È Tineri, dice il funzionario vaticano oggi in pensione, a chiedergli «se il suo diretto superiore avesse potuto avere un incontro con Peña Parra, anche per dare una veste istituzionale al lavoro che aveva appena svolto... Gli ospiti vennero accompagnati nella sala di ricevimento di sua eccellenza e io mi accomodai all’esterno, non ritenendo opportuno assistere al colloquio».

Quando i due agenti Aisi escono dalla sala, Mauriello li accompagna verso l’uscita dello stato. «Mi fu riferito, per grandi linee, che erano stati ringraziati per la collaborazione offerta e che Peña Parra, unitamente a monsignor Mauro Carlino (segretario prima di Becciu poi del nuovo sostituto, ndr) aveva chiesto loro se fosse stato possibile assumere, in via confidenziale, informazioni su alcuni personaggi che stavano tentando di introdursi nelle strutture economiche della Santa Sede, con intenti malevoli».

Nell’agosto del 2019 l’inchiesta della gendarmeria sulla presunta truffa orchestrata da Becciu e da finanzieri italiani come Raffaele Mincione, Gianluigi Torzi ed Enrico Crasso è nel pieno, e che le perquisizioni in Segreteria di Stato saranno fatte di lì a qualche settimana. Possibile che Peña Parra chieda – saltando l’interlocuzione della gendarmeria, l’unica preposta a scambi con intelligence straniere - ai nostri servizi segreti dossier su qualcuno degli indagati?

Mauriello non indica i nomi oggetto presunti dossieraggi ordinati dal sostituto («non era materia di mia competenza»), ma racconta che il risultato dell’istruttoria di Del Deo e Tineri arriva «verso la fine di agosto. Tineri mi chiamò per dirmi che avevano svolto una prima ricognizione, e che, se era possibile, desideravano condividere quanto appreso con monsignor sostituto».

L’incontro avviene come sempre nello studio di Peña Parra, e viene preceduto da un piccolo inconveniente che però permetterà poi ai gendarmi di scoprire le visite organizzate a loro insaputa: il “capo posta” (sorta di portiere degli ingressi della città santa) invece di fare entrare senza formalità i due agenti segreti, chiede stavolta nomi e documenti, che i due ovviamente si rifiutano di consegnare. Solo una telefonata di Mauriello al guardiano sblocca l’impasse.

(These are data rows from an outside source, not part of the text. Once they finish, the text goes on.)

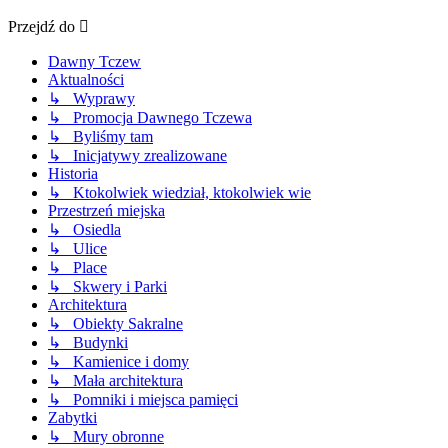
Przejdź do
Dawny Tczew
Aktualności
↳ Wyprawy
↳ Promocja Dawnego Tczewa
↳ Byliśmy tam
↳ Inicjatywy zrealizowane
Historia
↳ Ktokolwiek wiedział, ktokolwiek wie
Przestrzeń miejska
↳ Osiedla
↳ Ulice
↳ Place
↳ Skwery i Parki
Architektura
↳ Obiekty Sakralne
↳ Budynki
↳ Kamienice i domy
↳ Mała architektura
↳ Pomniki i miejsca pamięci
Zabytki
↳ Mury obronne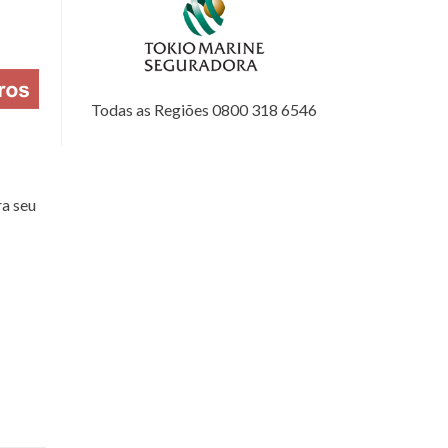
Todas as Regiões 0800 318 6546
a seu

Il terzo incontro finisce dopo pochi minuti, e anche stavolta Mauriello non vi partecipa. «All’uscita sottolineo ancora che uno dei due funzionari italiani aveva tra le mani la stessa busta bianca che aveva all’ingresso, e che conteneva la relazione presumibilmente mostrata al sostituto». Una busta bianca individuata dai gendarmi grazie allo studio delle immagini di sicurezza.

Rendez-vous

Mauriello dice pure che Tineri in quei giorni veniva più volte compulsato al telefono da Carlino perché temeva che il suo cellulare fosse intercettato, chiedendo all’agente consigli «sul da farsi». Il timore era fondato: Carlino era ascoltato da tempo dagli uomini dei promotori di giustizia. «Tineri gli spiegò l’opportunità di acquistare un nuovo apparecchio», spiega Mauriello nel memoriale.

Il funzionario cita infine un quarto colloquio, avvenuto il 24 settembre 2019, a cui partecipò anche Parente. «Tineri mi fece presente che il direttore dell’Aisi, che era a conoscenza della collaborazione da loro prestata alla Segreteria di Stato, desiderava avere un breve incontro con il sostituto, come già avvenuto con i suoi predecessori e con altre cariche della Santa Sede». Parente arriva con i soliti Del Deo e Tineri.

Dopo un breve colloquio riservato tra Peña Parra e il capo dell’Aisi, Mauriello e gli agenti italiani furono invitati a unirsi ai due superiori. «Si parlò genericamente di collaborazione tra le istituzioni, e tra le altre cose, uno dei funzionari dell’Aisi accennò al fatto che stavano eseguendo i controlli sui nominativi segnalati (che non furono esplicitamente enunciati) ma che era necessario mettere in atto una strategia accorta in quanto il mondo della finanza è estremamente pericoloso e sensibile».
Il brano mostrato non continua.